Another critical prerequisite topic is balancing redox equations. Oxidation numbers are integral to redox reactions, where electrons are transferred between species. Mastering the art of balancing redox equations will significantly improve your ability to work with oxidation numbers and understand their practical applications in chemistry.

Additionally, familiarity with calculating cell potential in voltaic cells is highly beneficial. This knowledge helps in predicting redox reaction products and understanding the relationship between oxidation numbers and electrochemical processes. By grasping the concepts of cell potential, you'll gain insights into how oxidation numbers influence the direction and spontaneity of redox reactions.

The importance of these prerequisite topics cannot be overstated when it comes to mastering oxidation numbers. They provide the necessary context and theoretical framework for understanding how oxidation numbers are assigned, how they change during reactions, and their significance in various chemical processes.
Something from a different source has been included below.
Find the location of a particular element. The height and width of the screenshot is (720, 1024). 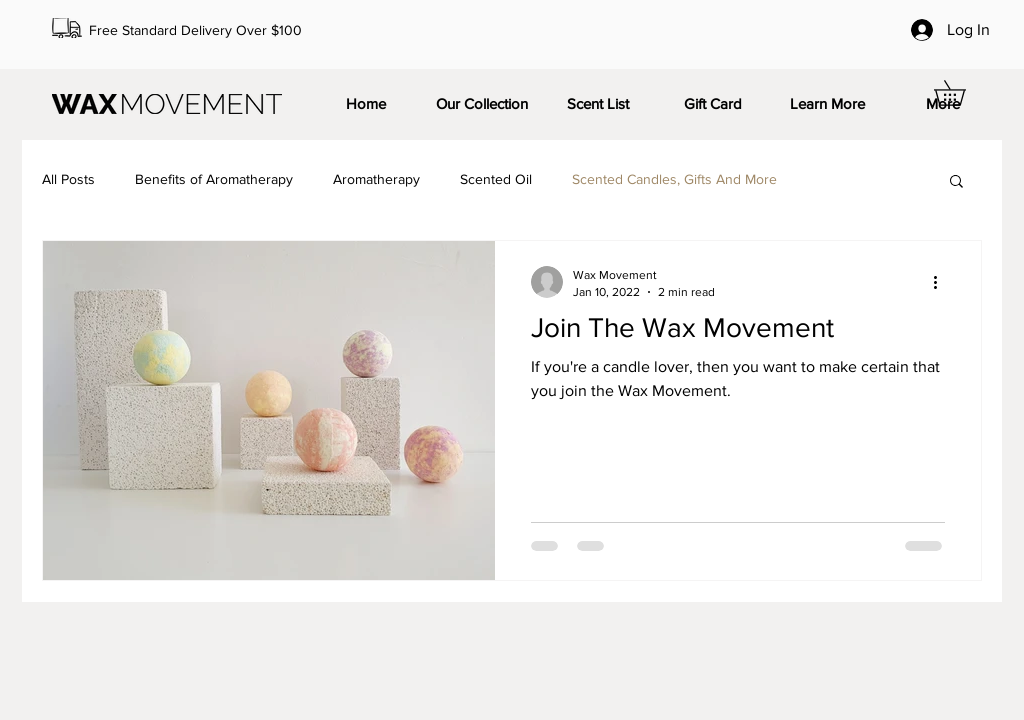

[button] is located at coordinates (962, 93).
For instance, when you're introduced to chemical reactions, you learn about the transfer of electrons between atoms. This fundamental concept directly relates to oxidation numbers, as they represent the degree of oxidation of an atom in a compound. Similarly, balancing redox equations requires a deep understanding of how oxidation numbers change during a reaction, making it an essential skill for working with more complex oxidation-reduction processes.

Furthermore, the ability to calculate cell potential and predict redox reaction products demonstrates the practical application of oxidation numbers in electrochemistry. This knowledge allows you to understand how oxidation numbers relate to the flow of electrons in electrochemical cells and how they can be used to determine the feasibility of redox reactions.
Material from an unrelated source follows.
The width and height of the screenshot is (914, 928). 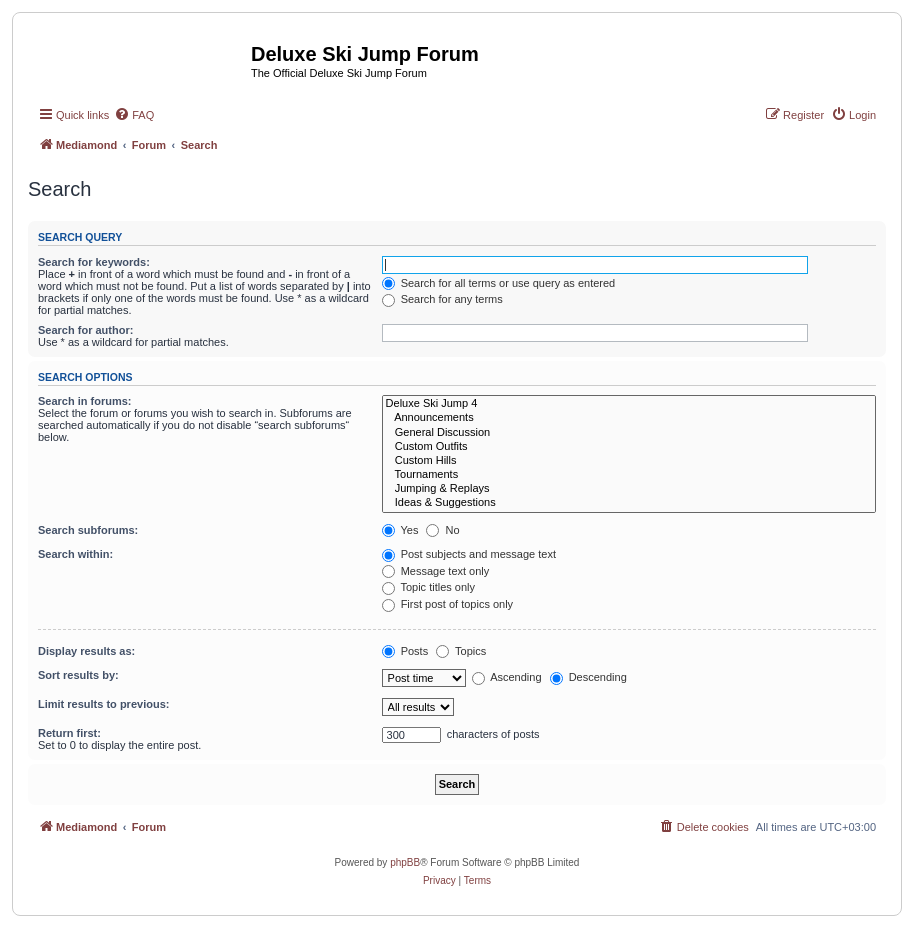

By building a strong foundation in these prerequisite topics, you'll be well-prepared to tackle the complexities of oxidation numbers. You'll find it easier to assign oxidation states, understand their changes in chemical reactions, and apply this knowledge to solve real-world chemistry problems. Remember, a solid grasp of these fundamentals will not only help you in understanding oxidation numbers but will also enhance your overall comprehension of chemistry and its various interconnected concepts.